La señora de Obama, a la palestra

Precedida eso sí por su hermano mayor Craig, que está contando historias de cuando ambos eran pequeños y me parece un orador excelente, muy espontáneo. Ha triunfado con las metáforas baloncestistas sobre su presidenciable cuñado "es valiente, tira si ve hueco. Es un gran jugador de equipo, hace mejor a la gente que le rodea". Un buena introducción, sí señor, ahora veamos que tal lo hace la estrella de la noche. Michelle Obama ha hecho su entrada, un poco seria, pero el público la ha acogido bien.

Se la ve nerviosa, pero poco a poco se anima.

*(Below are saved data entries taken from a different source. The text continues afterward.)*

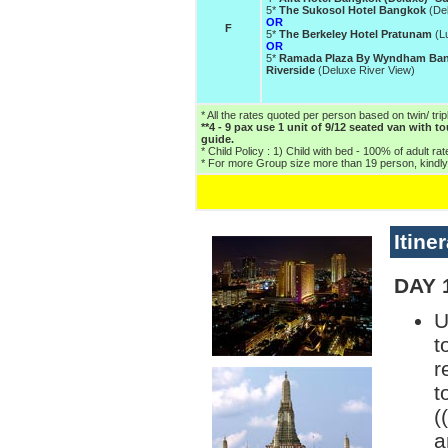
5*
The Sukosol Hotel Bangkok
(Del
OR
F
5*
The Berkeley Hotel Pratunam
(L
OR
5*
Ramada Plaza By Wyndham Ba
Riverside
(Deluxe River View)
* All the rates quoted per person based on twin/ trip
**4 - 9 pax use 1 unit of 9/12 seated van with t
guide.
* Child Policy : 1) Child with bed - 100% of adult ra
* For more Group size more than 19 person, kindly 
Itine
DAY 
U
t
r
t
(
a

Se nota que en la campaña le han quitado carga política, porque es del todo familiar: su madre, su hermano, su marido por supuesto, sus hijas... no se sale del guión de primera dama. Al principio habla menos de Obama en particular que de su familia en general, pero pronto empieza a contarnos su historia como "community organizer" en Chicago.

Se está entonando, sin duda. Todo un alegato de la clase media en el que se las ha apañado para colar una alabanza a Hillary Clinton. Como está mandado, también ha dejado bien claro que ama a su país, por si alguien duda tras sus polémicas declaraciones sobre el orgullo americano.
Gran final, como no podía ser menos, destacando a América como el país de la oportunidad donde "yo, una chica del South Side de Chicago, puede ir a la Universidad y a la facultad de Derecho. Y el hijo de una madre soltera de Hawaii puede llegar a la Casa Blanca".

Lo mejor sin embargo, estaba por llegar. Aparición en el escenario de las hijas del matrimonio y en las pantallas, del propio Barack Obama, interrumpido a cada minuto por su hija pequeña. Está resultando un poco raro pero la chica tiene futuro. Cuando su padre le ha preguntado qué tal lo ha hecho su madre en el discurso, ha dicho que bien. Chica lista, de casta le viene al galgo (lo digo por su madre).